## [Task]
In the listing below, which lines contain the string "designed"? Copy them all.

## [Extracted information]
◇ ◇ ◇ ◇ ◇

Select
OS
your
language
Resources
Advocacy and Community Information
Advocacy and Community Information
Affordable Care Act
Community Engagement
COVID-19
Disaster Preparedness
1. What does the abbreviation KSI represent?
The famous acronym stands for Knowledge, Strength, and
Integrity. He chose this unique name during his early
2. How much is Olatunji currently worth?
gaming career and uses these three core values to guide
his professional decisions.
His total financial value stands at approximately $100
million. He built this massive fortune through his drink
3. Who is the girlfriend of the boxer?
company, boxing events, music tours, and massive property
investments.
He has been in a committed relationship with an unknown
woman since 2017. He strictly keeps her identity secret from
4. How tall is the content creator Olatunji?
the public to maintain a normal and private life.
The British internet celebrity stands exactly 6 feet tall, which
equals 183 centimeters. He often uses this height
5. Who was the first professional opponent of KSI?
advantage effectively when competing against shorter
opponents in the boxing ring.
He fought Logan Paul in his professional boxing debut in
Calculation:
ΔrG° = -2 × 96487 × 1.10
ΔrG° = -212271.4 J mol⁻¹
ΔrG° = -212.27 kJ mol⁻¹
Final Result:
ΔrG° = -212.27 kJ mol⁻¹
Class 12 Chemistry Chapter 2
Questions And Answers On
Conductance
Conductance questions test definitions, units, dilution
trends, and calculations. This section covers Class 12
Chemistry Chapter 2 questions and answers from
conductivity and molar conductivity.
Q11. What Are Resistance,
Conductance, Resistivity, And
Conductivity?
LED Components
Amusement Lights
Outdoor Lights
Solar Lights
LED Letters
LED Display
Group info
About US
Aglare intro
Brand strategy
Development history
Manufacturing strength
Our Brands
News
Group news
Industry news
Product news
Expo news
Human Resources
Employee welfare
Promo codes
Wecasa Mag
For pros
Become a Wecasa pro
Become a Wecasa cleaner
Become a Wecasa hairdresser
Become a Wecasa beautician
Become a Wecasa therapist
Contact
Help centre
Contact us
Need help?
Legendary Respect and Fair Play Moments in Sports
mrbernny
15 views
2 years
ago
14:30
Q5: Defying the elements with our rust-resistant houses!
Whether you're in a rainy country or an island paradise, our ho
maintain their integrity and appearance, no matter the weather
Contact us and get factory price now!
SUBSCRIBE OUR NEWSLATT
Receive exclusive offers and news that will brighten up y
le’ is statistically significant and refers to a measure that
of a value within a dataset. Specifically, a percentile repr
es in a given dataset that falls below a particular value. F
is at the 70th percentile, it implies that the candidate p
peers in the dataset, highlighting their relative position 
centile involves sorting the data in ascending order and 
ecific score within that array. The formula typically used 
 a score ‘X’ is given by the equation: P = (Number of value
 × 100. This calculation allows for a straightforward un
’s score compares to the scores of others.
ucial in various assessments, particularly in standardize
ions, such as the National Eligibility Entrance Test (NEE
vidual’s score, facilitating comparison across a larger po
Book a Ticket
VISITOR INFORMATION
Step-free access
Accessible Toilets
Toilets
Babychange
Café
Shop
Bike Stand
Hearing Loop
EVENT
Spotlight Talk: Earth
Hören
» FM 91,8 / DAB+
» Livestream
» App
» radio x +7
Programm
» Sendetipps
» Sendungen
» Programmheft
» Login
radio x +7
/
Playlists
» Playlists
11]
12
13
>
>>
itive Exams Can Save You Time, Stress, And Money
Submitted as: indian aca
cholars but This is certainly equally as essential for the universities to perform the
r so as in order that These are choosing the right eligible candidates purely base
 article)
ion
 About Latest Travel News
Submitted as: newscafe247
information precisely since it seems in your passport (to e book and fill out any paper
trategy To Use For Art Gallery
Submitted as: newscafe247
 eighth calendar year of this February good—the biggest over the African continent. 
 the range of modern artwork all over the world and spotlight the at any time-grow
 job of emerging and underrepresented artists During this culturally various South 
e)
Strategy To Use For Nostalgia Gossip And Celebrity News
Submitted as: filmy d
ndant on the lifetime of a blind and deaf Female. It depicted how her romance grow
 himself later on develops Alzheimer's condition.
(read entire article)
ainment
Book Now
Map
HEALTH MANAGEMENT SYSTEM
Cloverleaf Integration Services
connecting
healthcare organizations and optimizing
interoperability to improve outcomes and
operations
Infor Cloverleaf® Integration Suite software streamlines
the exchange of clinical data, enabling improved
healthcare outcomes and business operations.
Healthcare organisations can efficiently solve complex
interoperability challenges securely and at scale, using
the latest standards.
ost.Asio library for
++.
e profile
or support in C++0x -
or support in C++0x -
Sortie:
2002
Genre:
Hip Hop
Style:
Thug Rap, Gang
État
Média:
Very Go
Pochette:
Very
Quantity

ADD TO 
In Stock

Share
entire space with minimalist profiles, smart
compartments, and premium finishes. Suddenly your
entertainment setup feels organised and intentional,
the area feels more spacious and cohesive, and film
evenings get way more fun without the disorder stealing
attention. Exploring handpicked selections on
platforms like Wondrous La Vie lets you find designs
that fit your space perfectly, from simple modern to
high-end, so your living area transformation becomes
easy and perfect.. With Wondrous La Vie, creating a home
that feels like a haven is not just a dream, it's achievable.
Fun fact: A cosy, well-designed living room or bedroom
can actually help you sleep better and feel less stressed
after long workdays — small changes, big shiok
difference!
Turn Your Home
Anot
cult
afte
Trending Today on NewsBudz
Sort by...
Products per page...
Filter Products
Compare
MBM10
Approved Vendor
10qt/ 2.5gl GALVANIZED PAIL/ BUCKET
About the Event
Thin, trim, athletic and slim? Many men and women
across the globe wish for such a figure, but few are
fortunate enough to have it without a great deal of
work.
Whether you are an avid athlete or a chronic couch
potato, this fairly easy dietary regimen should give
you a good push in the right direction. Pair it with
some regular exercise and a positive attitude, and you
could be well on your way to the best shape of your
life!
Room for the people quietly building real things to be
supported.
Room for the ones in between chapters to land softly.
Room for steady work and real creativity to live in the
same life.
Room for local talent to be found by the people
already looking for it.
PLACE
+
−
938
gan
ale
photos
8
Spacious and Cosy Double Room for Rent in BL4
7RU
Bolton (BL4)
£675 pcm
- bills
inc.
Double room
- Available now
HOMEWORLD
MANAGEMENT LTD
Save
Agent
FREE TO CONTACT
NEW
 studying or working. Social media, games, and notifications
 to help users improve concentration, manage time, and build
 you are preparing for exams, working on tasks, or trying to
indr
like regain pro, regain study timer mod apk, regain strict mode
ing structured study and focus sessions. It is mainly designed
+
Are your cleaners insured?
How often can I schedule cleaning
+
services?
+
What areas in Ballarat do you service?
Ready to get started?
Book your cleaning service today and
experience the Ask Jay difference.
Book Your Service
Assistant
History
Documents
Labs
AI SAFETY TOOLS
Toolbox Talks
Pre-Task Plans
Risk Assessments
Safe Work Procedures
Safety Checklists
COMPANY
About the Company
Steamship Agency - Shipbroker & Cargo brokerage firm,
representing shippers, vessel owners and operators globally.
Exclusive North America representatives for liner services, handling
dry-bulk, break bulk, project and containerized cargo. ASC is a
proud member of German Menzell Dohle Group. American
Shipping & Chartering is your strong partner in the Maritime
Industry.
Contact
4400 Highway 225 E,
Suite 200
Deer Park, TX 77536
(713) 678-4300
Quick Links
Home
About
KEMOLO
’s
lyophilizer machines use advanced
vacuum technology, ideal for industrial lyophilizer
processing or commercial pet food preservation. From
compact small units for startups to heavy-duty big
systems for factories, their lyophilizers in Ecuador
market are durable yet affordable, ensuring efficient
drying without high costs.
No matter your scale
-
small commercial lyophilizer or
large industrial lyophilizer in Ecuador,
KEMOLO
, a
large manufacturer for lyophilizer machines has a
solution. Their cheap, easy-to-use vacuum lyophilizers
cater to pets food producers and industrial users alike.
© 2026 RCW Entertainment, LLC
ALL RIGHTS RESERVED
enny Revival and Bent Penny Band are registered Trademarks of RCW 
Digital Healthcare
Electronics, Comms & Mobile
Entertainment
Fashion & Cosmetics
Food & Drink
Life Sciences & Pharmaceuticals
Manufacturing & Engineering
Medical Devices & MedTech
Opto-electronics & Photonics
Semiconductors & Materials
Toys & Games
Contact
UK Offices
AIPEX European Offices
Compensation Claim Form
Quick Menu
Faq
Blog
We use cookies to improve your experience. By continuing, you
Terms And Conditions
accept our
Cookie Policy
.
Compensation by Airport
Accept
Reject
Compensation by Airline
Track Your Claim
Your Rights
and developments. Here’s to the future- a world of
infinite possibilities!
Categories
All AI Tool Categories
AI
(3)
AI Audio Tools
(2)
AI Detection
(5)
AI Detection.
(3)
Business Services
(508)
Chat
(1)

◇ ◇ ◇ ◇ ◇

## [Task result]
Fun fact: A cosy, well-designed living room or bedroom
ing structured study and focus sessions. It is mainly designed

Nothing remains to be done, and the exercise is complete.